» What you should do
Down to the last line, copy the records below without any change.

START Source data

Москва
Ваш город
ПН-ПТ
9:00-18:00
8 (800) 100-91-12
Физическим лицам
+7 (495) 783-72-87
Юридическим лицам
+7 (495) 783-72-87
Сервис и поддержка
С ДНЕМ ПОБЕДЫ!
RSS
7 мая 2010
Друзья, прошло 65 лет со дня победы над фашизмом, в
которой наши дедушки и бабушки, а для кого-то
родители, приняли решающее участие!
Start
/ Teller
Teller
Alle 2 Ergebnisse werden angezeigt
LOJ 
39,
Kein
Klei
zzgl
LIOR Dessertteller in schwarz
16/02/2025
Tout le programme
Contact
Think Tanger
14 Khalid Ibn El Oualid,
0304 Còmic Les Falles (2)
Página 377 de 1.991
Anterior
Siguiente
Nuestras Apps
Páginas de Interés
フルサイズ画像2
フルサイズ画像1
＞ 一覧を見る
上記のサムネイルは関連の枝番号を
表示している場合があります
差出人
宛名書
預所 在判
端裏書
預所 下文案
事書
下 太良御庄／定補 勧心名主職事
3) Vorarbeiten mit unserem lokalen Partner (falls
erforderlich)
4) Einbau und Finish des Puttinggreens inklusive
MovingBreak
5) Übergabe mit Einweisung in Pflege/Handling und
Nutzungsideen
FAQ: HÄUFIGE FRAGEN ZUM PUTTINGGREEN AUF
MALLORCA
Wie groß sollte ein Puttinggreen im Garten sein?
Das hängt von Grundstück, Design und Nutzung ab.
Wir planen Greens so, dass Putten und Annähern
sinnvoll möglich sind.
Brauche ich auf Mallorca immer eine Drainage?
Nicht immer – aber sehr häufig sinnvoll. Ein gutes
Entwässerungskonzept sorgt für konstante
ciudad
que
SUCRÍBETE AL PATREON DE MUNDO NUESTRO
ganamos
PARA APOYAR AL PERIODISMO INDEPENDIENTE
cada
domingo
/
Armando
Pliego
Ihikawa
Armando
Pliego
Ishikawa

END Source data

» Solution below
Москва
Ваш город
ПН-ПТ
9:00-18:00
8 (800) 100-91-12
Физическим лицам
+7 (495) 783-72-87
Юридическим лицам
+7 (495) 783-72-87
Сервис и поддержка
С ДНЕМ ПОБЕДЫ!
RSS
7 мая 2010
Друзья, прошло 65 лет со дня победы над фашизмом, в
которой наши дедушки и бабушки, а для кого-то
родители, приняли решающее участие!
Start
/ Teller
Teller
Alle 2 Ergebnisse werden angezeigt
LOJ 
39,
Kein
Klei
zzgl
LIOR Dessertteller in schwarz
16/02/2025
Tout le programme
Contact
Think Tanger
14 Khalid Ibn El Oualid,
0304 Còmic Les Falles (2)
Página 377 de 1.991
Anterior
Siguiente
Nuestras Apps
Páginas de Interés
フルサイズ画像2
フルサイズ画像1
＞ 一覧を見る
上記のサムネイルは関連の枝番号を
表示している場合があります
差出人
宛名書
預所 在判
端裏書
預所 下文案
事書
下 太良御庄／定補 勧心名主職事
3) Vorarbeiten mit unserem lokalen Partner (falls
erforderlich)
4) Einbau und Finish des Puttinggreens inklusive
MovingBreak
5) Übergabe mit Einweisung in Pflege/Handling und
Nutzungsideen
FAQ: HÄUFIGE FRAGEN ZUM PUTTINGGREEN AUF
MALLORCA
Wie groß sollte ein Puttinggreen im Garten sein?
Das hängt von Grundstück, Design und Nutzung ab.
Wir planen Greens so, dass Putten und Annähern
sinnvoll möglich sind.
Brauche ich auf Mallorca immer eine Drainage?
Nicht immer – aber sehr häufig sinnvoll. Ein gutes
Entwässerungskonzept sorgt für konstante
ciudad
que
SUCRÍBETE AL PATREON DE MUNDO NUESTRO
ganamos
PARA APOYAR AL PERIODISMO INDEPENDIENTE
cada
domingo
/
Armando
Pliego
Ihikawa
Armando
Pliego
Ishikawa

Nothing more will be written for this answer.